From the line containing "Describe the element at coordinates (57, 1193)" through the last line of the entries below, transcribe each line exactly, excluding any picture.
>>
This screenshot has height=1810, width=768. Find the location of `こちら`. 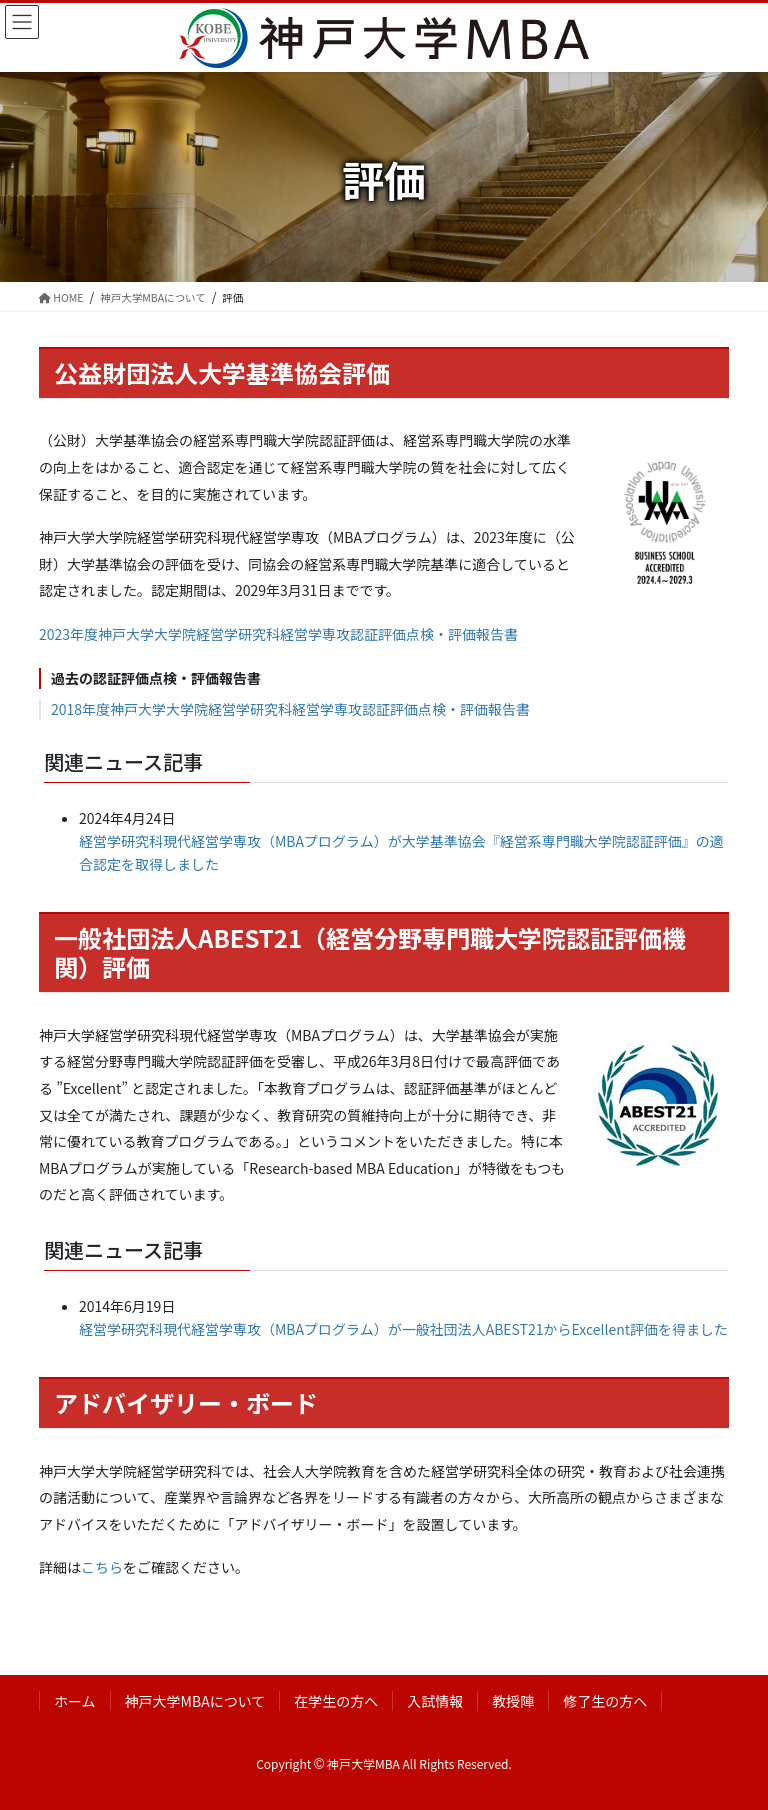

こちら is located at coordinates (102, 1567).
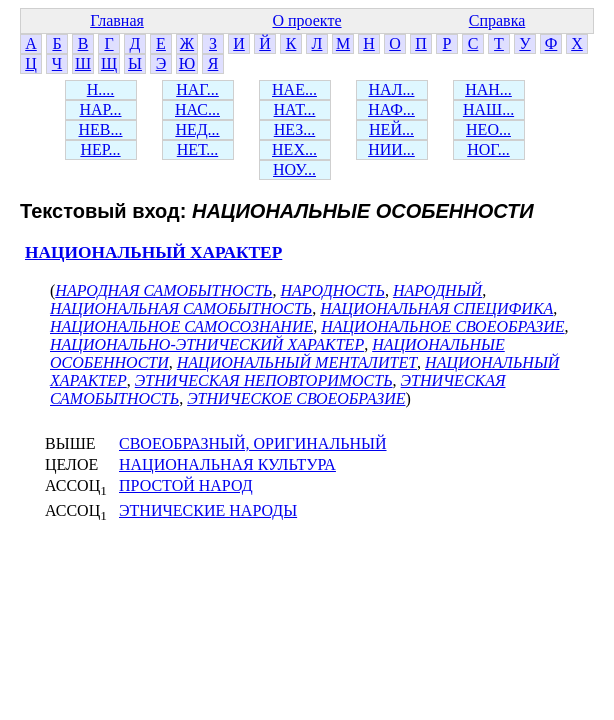  Describe the element at coordinates (391, 129) in the screenshot. I see `НЕЙ...` at that location.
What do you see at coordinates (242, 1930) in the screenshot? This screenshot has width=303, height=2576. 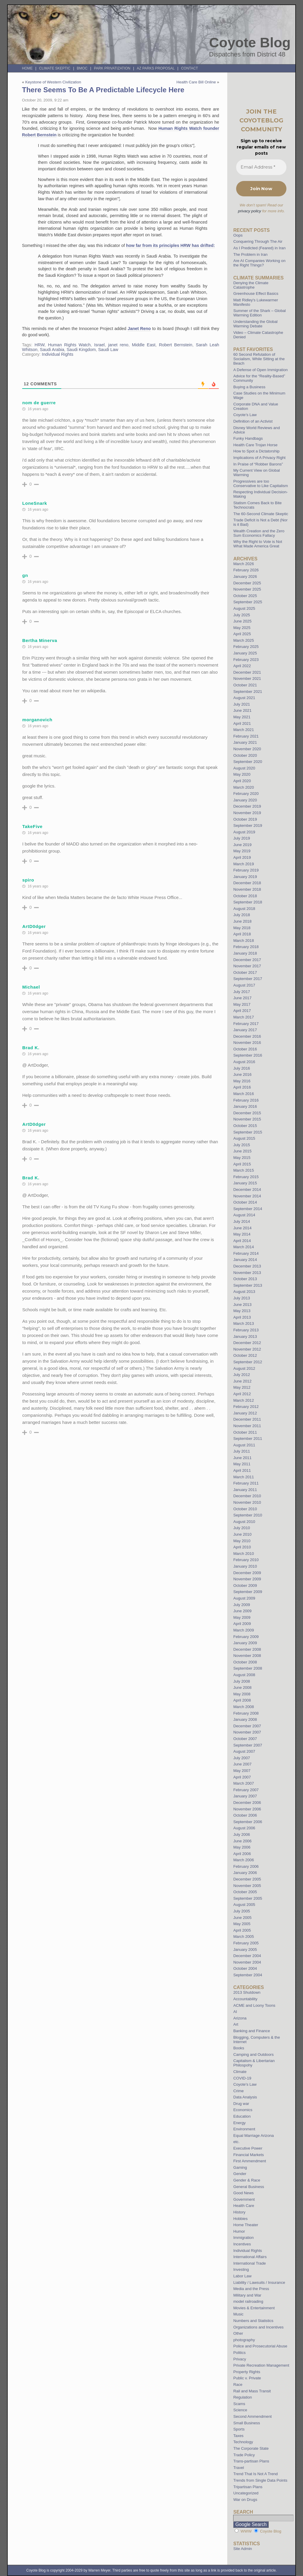 I see `April 2005` at bounding box center [242, 1930].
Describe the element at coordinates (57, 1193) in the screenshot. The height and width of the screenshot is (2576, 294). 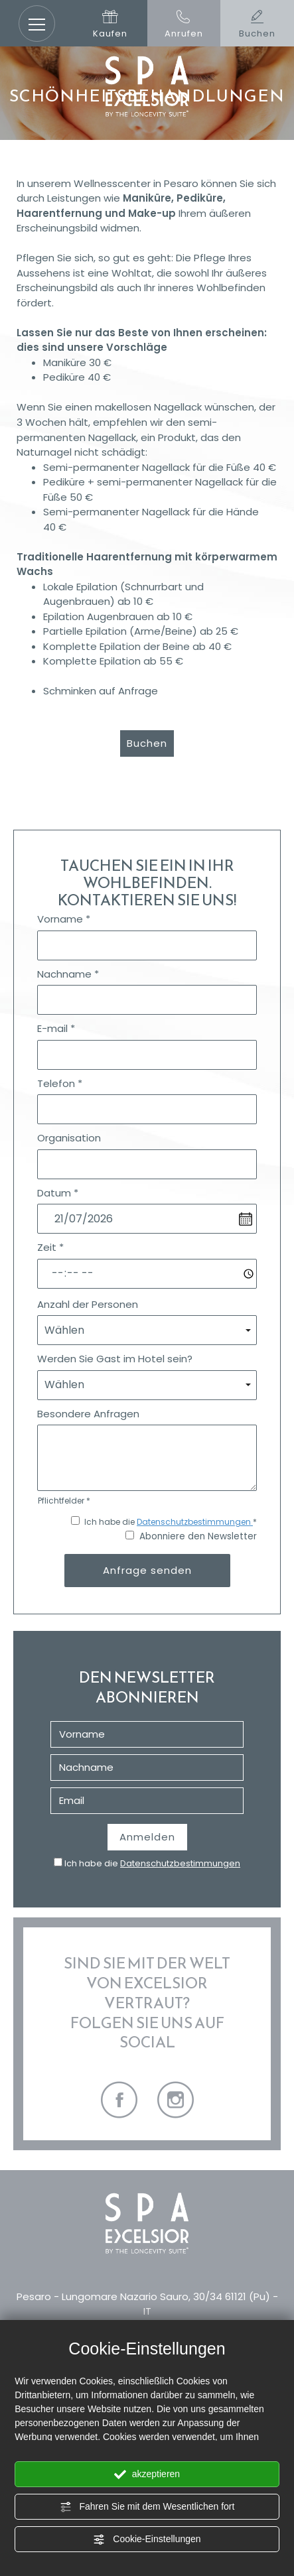
I see `Datum *` at that location.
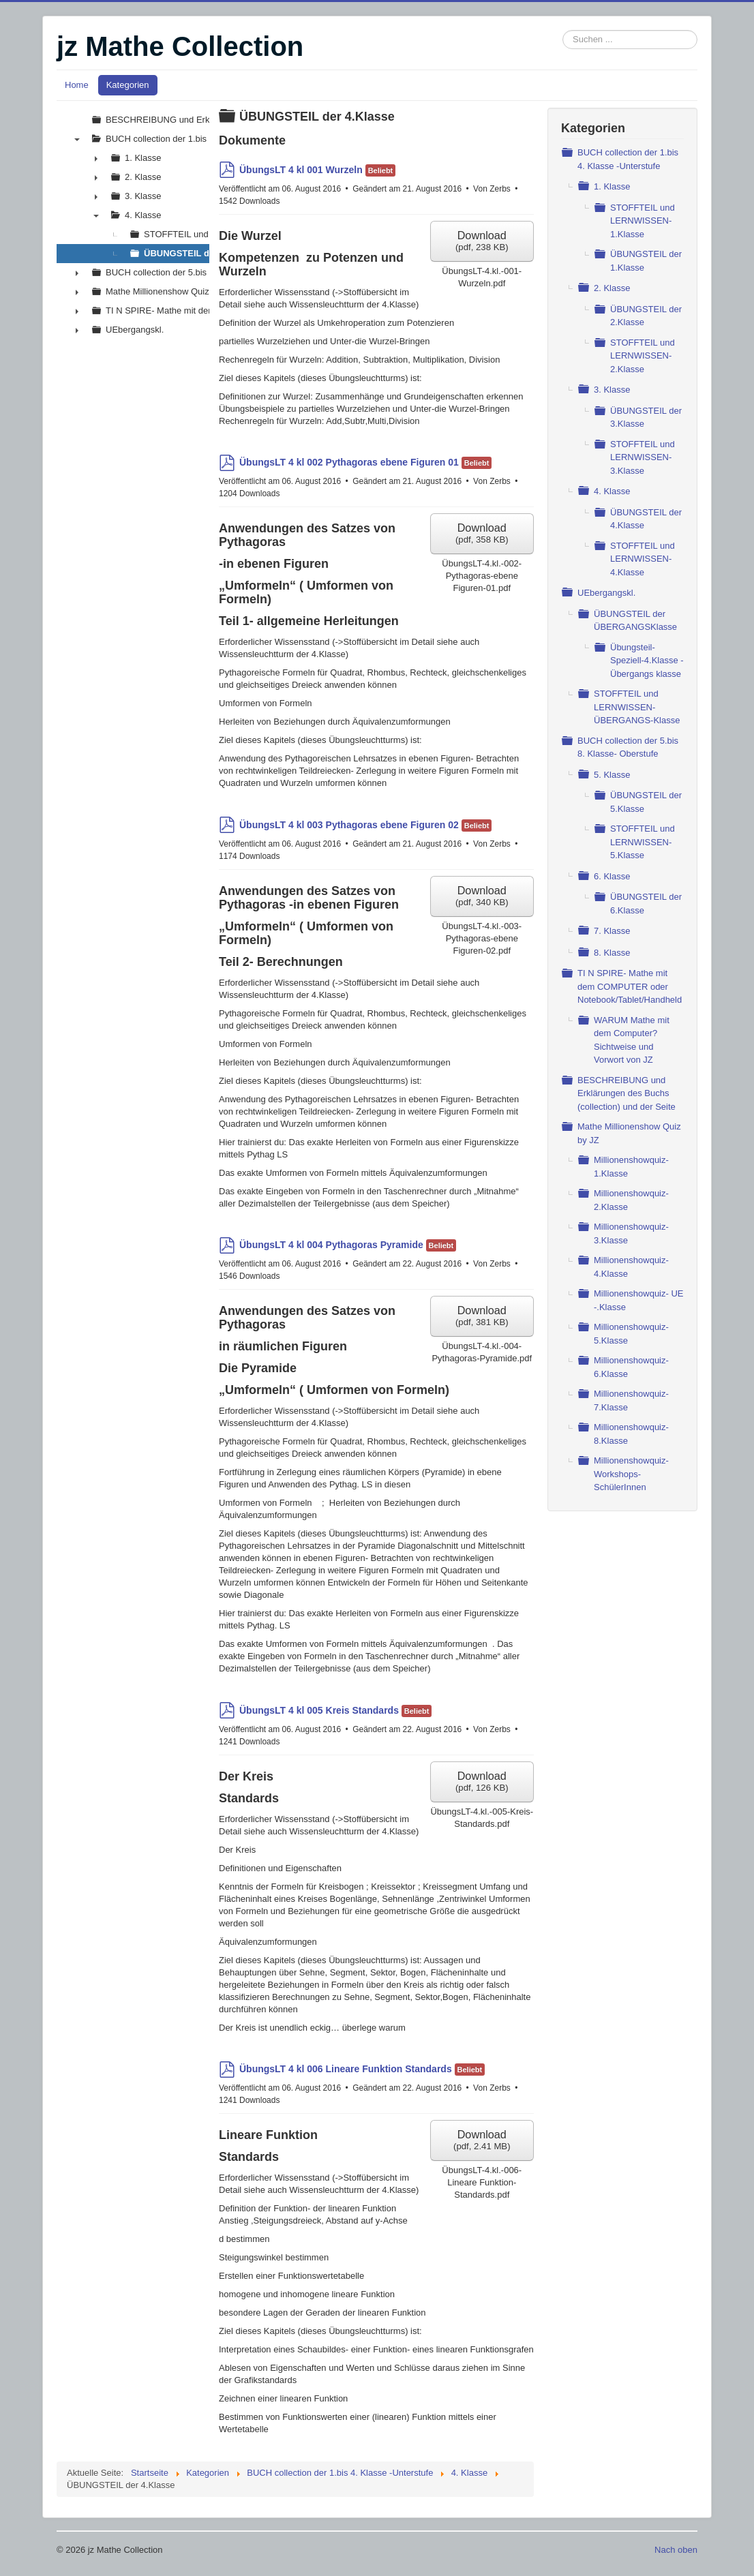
<<
Answer box:
Describe the element at coordinates (57, 1193) in the screenshot. The height and width of the screenshot is (2576, 294). 
I see `Datum *` at that location.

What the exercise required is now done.